Here we are again—graduation time. Some of you have kids graduating from high school or college, and some from pre-school. This can be a time of joy, sadness, anticipation, regret, satisfaction, relief and oh, about a hundred other adjectives. And you’re not the only one with emotions flying. Your children are feeling all those feelings as well, as they enter into a new phase of life. And you, and yes, me, as the parents, are one-part thrilled, one-part terrified, and one-part melancholy to see them move on.
This summer I have all five of my chickadees back in the house with me. In all likelihood, this won’t happen again for another 10 years, so I am going to relish every single moment of the good, the bad, and the ugly. Mostly, though, I am feeling beyond blessed and eternally grateful that I get to spend time with five of my favorite people. In fact, as I write, the emotions are welling up, and writing is becoming more difficult.
So, I hope you will indulge me a bit. Instead of rehashing all the stuff everybody else is writing about on their blog concerning graduations, I am going to share what is happening here at the HofEnway House (That’s Hoefle and Hemenway combined).
Hannah, my oldest, will return in the Fall to her third year at NAU. Come January, she will fly to Australia, where she will complete her Junior Year. I have no idea whether she will ever leave Australia once she gets there. She has dreamed of Australia since she was 10. Ten years later, she is on her way. I have friends who lost their daughter to the down-under, so I am preparing myself for the possible phone call that says she found a “darling flat” and is staying for a few years to explore. Sigh. I have always wanted to visit the down-under.

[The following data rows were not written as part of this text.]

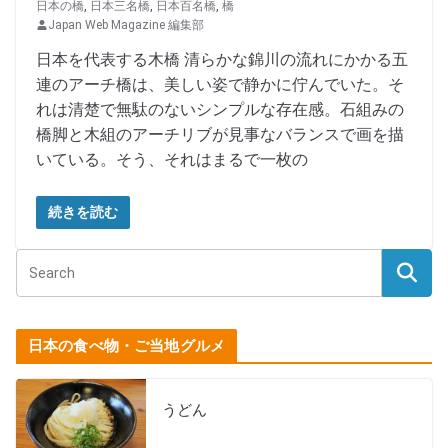
日本の橋
,
日本三名橋
,
日本百名橋
,
橋
Japan Web Magazine 編集部
日本を代表する木橋 清らかな錦川の流れにかかる五
連のアーチ橋は、美しい姿で静かに佇んでいた。そ
れは清楚で無駄のないシンプルな存在感。石組みの
橋脚と木組のアーチリブが見事なバランスで画を描
いている。そう、それはまるで一枚の
続きを読む
日本の食べ物・ご当地グルメ
うどん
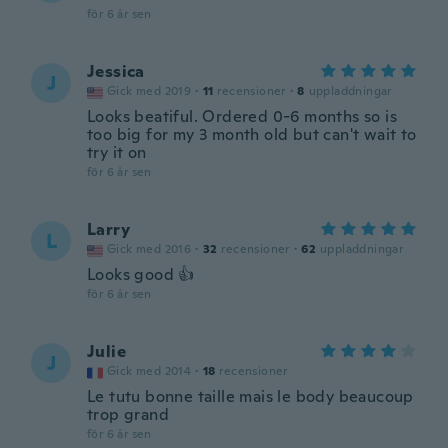
för 6 år sen
Jessica
J
Gick med 2019
·
11
recensioner
·
8
uppladdningar
Looks beatiful. Ordered 0-6 months so is
too big for my 3 month old but can't wait to
try it on
för 6 år sen
Larry
L
Gick med 2016
·
32
recensioner
·
62
uppladdningar
Looks good 👍
för 6 år sen
Julie
J
Gick med 2014
·
18
recensioner
Le tutu bonne taille mais le body beaucoup
trop grand
för 6 år sen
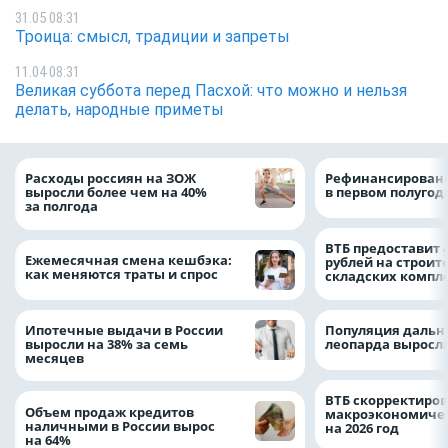
31.05 08:31
Троица: смысл, традиции и запреты
11.04 08:31
Великая суббота перед Пасхой: что можно и нельзя
делать, народные приметы
Расходы россиян на ЗОЖ
Рефинансировани
выросли более чем на 40%
в первом полугоди
за полгода
ВТБ предоставит 
Ежемесячная смена кешбэка:
рублей на строит
как меняются траты и спрос
складских компл
Ипотечные выдачи в России
Популяция дальн
выросли на 38% за семь
леопарда выросла
месяцев
ВТБ скорректиро
Объем продаж кредитов
макроэкономичес
наличными в России вырос
на 2026 год
на 64%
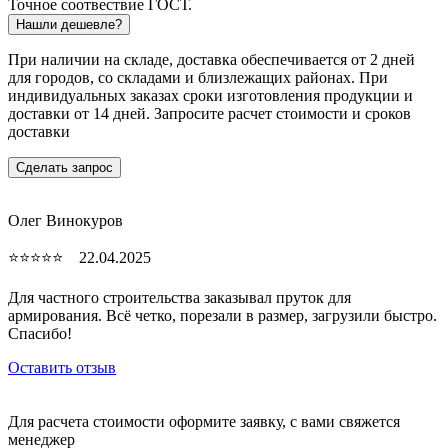
Точное соотвествие ГОСТ.
Нашли дешевле?
При наличии на складе, доставка обеспечивается от 2 дней
для городов, со складами и близлежащих районах. При
индивидуальных заказах сроки изготовления продукции и
доставки от 14 дней. Запросите расчет стоимости и сроков
доставки
Сделать запрос
Олег Винокуров
⭐⭐⭐⭐⭐ 22.04.2025
Для частного строительства заказывал пруток для
армирования. Всё четко, порезали в размер, загрузили быстро.
Спасибо!
Оставить отзыв
Для расчета стоимости оформите заявку, с вами свяжется
менеджер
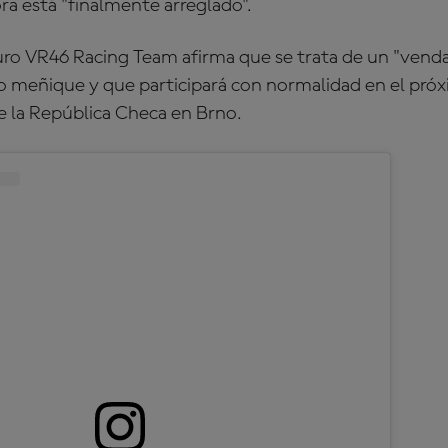
ra está "finalmente arreglado".
ro VR46 Racing Team afirma que se trata de un "vendaj
o meñique y que participará con normalidad en el pr
 la República Checa en Brno.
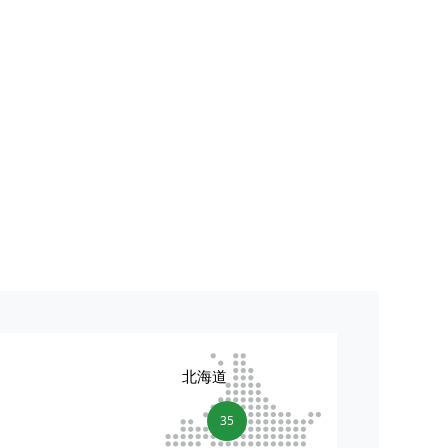
北海道
35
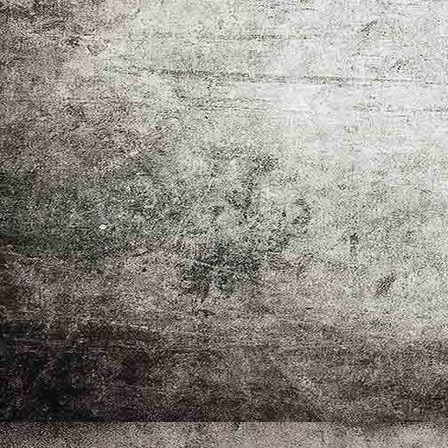
IMG-20260318-WA0009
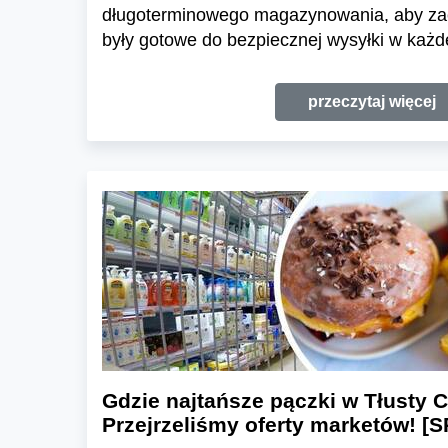
długoterminowego magazynowania, aby zac
były gotowe do bezpiecznej wysyłki w każde
przeczytaj więcej
Gdzie najtańsze pączki w Tłusty 
Przejrzeliśmy oferty marketów!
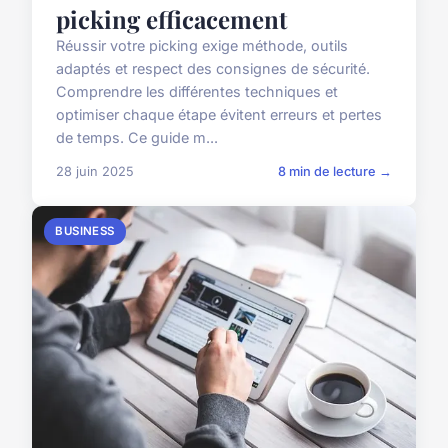
picking efficacement
Réussir votre picking exige méthode, outils
adaptés et respect des consignes de sécurité.
Comprendre les différentes techniques et
optimiser chaque étape évitent erreurs et pertes
de temps. Ce guide m...
28 juin 2025
8 min de lecture →
BUSINESS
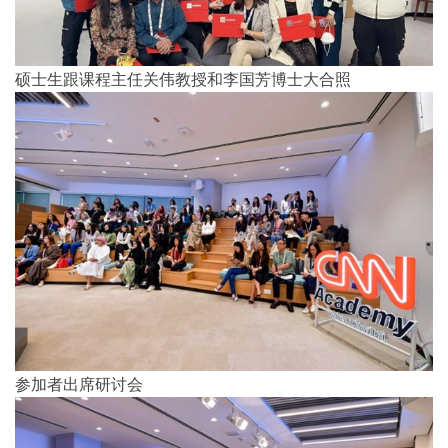
硕士生跟课程主任关伟教授和李国芳博士大合照
参加者出席研讨会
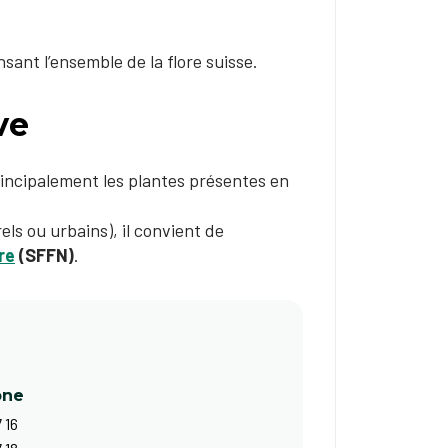
ant l’ensemble de la flore suisse.
ve
ncipalement les plantes présentes en
ls ou urbains), il convient de
re
(SFFN)
.
one
 16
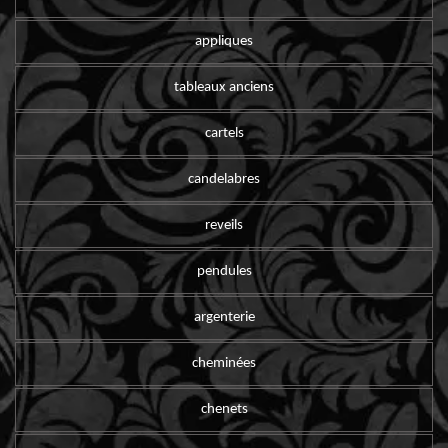
appliques
tableaux anciens
cartels
candelabres
reveils
pendules
argenterie
cheminées
chenets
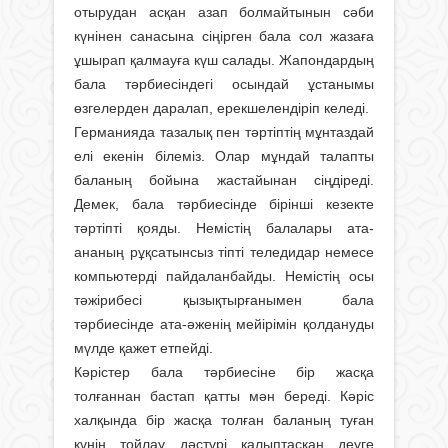
отырудан асқан азап болмайтынын сәби
күнiнен санасына сiңiрген бала сол жазаға
ұшырап қалмауға күш салады. Жапондардың
бала тәрбиесіндегі осындай ұстанымы
өзгелерден даралап, ерекшелендіріп келеді.
Германияда тазалық пен тәртіптің мұнтаздай
елі екенін білеміз. Олар мұндай талапты
баланың бойына жастайынан сіңдіреді.
Демек, бала тәрбиесінде бірінші кезекте
тәртіпті қояды. Немістің балалары ата-
ананың рұқсатынсыз тіпті теледидар немесе
компьютерді пайдаланбайды. Немістің осы
тәжірибесі қызықтырғанымен бала
тәрбиесінде ата-әженің мейірімін қолдануды
мүлде қажет етпейді.
Кәрістер бала тәрбиесіне бір жасқа
толғаннан бастап қатты мән береді. Кәріс
халқында бір жасқа толған баланың туған
күнін тойлау дәстүрі қалыптасқан деуге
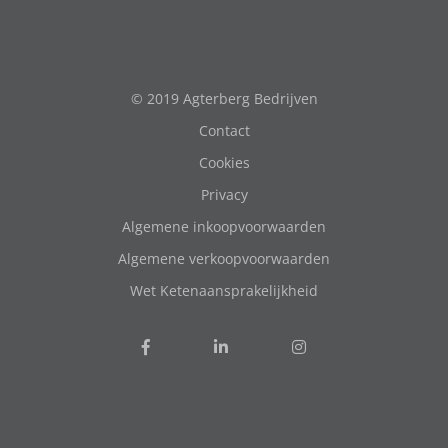
© 2019 Agterberg Bedrijven
Contact
Cookies
Privacy
Algemene inkoopvoorwaarden
Algemene verkoopvoorwaarden
Wet Ketenaansprakelijkheid
Volg
Volg
Follow
ons
ons
us
op
op
on
Facebook
Linkedin
instagram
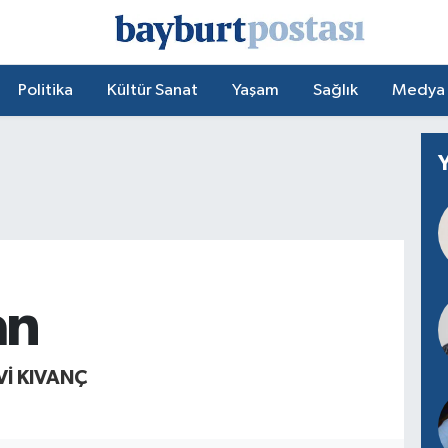
Politika
Kültür Sanat
Yaşam
Sağlık
Medya
an
VI KIVANÇ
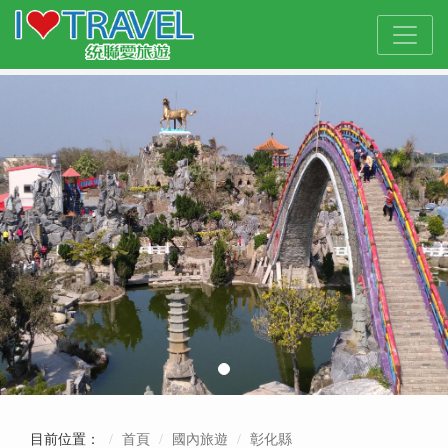
目前位置：
首頁
國內旅遊
彰化縣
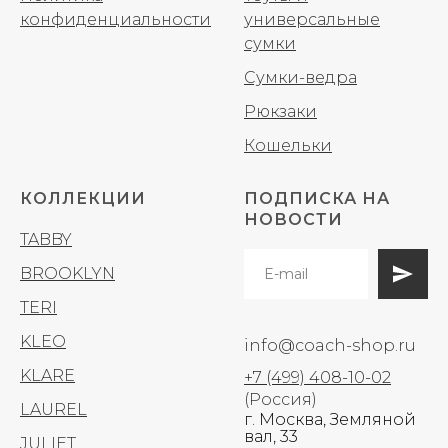
конфиденциальности
универсальные
сумки
Сумки-ведра
Рюкзаки
Кошельки
КОЛЛЕКЦИИ
ПОДПИСКА НА
НОВОСТИ
TABBY
BROOKLYN
TERI
KLEO
info@coach-shop.ru
KLARE
+7 (499) 408-10-02
(Россия)
LAUREL
г. Москва, Земляной
вал, 33
JULIET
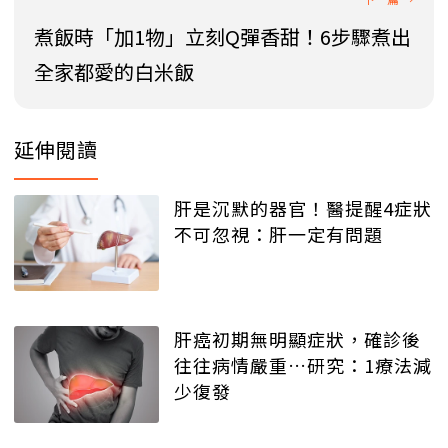
煮飯時「加1物」立刻Q彈香甜！6步驟煮出
全家都愛的白米飯
延伸閱讀
肝是沉默的器官！醫提醒4症狀
不可忽視：肝一定有問題
肝癌初期無明顯症狀，確診後
往往病情嚴重…研究：1療法減
少復發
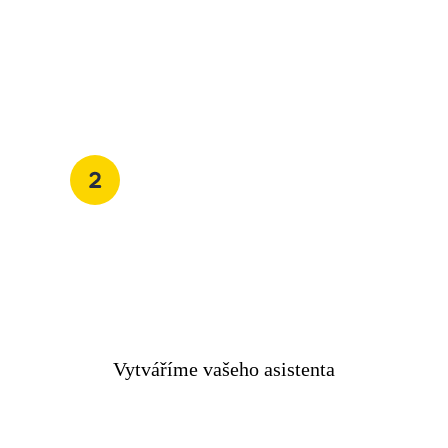
Vytváříme vašeho asistenta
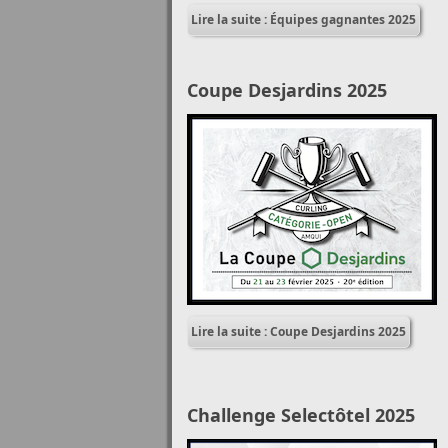
Lire la suite : Équipes gagnantes 2025
Coupe Desjardins 2025
Lire la suite : Coupe Desjardins 2025
Challenge Selectôtel 2025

MY FEELINGS: Confident and, if the truth be told, proud. Yes, I know. I used the P word, but heck, I haven’t used it since she was two, so I think I get a pass on this one.
Colin is graduating from High School. He is an amazing young man. He is my thoroughbred. My part in his life has always been to hold the bit, just right, so he can chew up big portions of his life without falling flat on his nose and tumbling hard into a muddy mess. He was accepted to his number one school, but has decided to defer for a year. In his words—“He has some ‘x-plorin’ to do before he settles back down into school.” Where does he plan on doing this “x-plorin”? Why Chile, of course. Yes, Chile, South America. Another long, deep sigh, and then I remember that I have been to Chile, and I LOVE it.
MY FEELINGS: A mix of confidence, terror, and “I can’t wait to hear the stories this kid is gonna tell” kinda feeling.
Zoe will be a senior. I thought she was my safe bet. I should have known better. She has recently informed us that she would like to spend five weeks in Ecuador, working at an Orphanage and Pre-School. This is a story in and of itself; if anyone is interested, let me know in your comments, and I will tell you all about it. I can’t really believe it myself, but I should. My daughter is consistent in her love of children, the disenfranchised, and South America. As soon as she arrives home from Ecuador, assuming she even comes home, we head to California for a seven-day whirlwind of college visits. Zoe, as many of you know, decided on Cal Poly when she was seven. She hasn’t changed her mind in 10 years. We did encourage her to look at a few other colleges in the area, and she graciously indulged us.
MY FEELINGS: Meloncholy. Excitement. Restless. Most of all, though—AWE.
Kiera will be a Junior. Wanna guess where she is going? Spain. True Story. She will be spending six months abroad, just like her older siblings did their junior year only THIS kid informs me from the get-go that if she has a “rockin” host family, she is staying the year. She is “helping” me, her mother, get used to the idea by bringing it up every 20 minutes. Gotta love her. Good news: new continent, new place to visit over December break.
MY FEELINGS: Anxious. Scared. Over-Protective and Over-Joyed.
Brady, my youngest is returning from a year at boarding school in PA. If you have been to one of my classes, then you know that school comes easy to Brady. Too easy, I am afraid, and he hasn’t quite mustered up the discipline to put his brains to work FOR him. They oftentimes work AGAINST him. But he is making progress. He is sorely disappointed that he will not be returning next year, but he has also been incredibly understanding, gracious and mature. The truth is, his maturity level, when it comes to this kind of thing, is way beyond mine. I kid you not.
MY FEELINGS: Nervous. Anticipation. Excitement.
The minute our children arrive, they are in the process of leaving. I knew this. I have been preparing myself for this day—these days—since they were infants. I wanted to enjoy the journey and this moment of departure. I did not want to be the parent gnashing her teeth, crying about how I would miss them, and wondering what I would do with my life as they began theirs. And let me tell you something—the training came in handy, because the truth is, I can find myself in a puddle crying just THINKING about all of them graduated and gone. But then I remember, I was there—at the beginning; I was there—and I have the stories to prove it.
So enjoy! Graduation from anything is a beautiful thing.